START Material provided
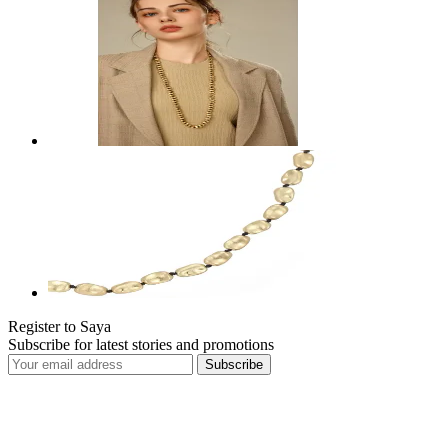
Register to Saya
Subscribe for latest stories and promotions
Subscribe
END Material provided
START Material provided
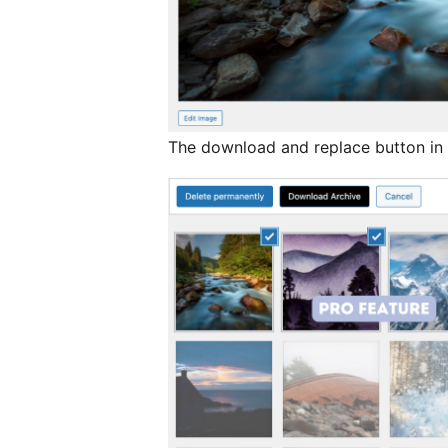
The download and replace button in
END Material provided
START Material provided
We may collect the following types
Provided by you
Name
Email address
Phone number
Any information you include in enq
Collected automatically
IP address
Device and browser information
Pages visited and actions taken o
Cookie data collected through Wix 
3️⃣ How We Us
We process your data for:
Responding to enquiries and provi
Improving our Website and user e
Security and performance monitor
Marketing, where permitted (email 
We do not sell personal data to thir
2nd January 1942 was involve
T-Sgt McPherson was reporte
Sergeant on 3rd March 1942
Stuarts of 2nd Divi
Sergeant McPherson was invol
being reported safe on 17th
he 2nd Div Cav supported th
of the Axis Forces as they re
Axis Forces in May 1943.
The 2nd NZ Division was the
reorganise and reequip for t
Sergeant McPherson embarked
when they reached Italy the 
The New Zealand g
END Material provided
Problem details =>
Only the lines from the one containing "The 2nd NZ Division was the" through the one containing "The New Zealand g" are to be retyped, both boundary lines included, with no other material.

Solution to this exercise =>
The 2nd NZ Division was the
reorganise and reequip for t
Sergeant McPherson embarked
when they reached Italy the 
The New Zealand g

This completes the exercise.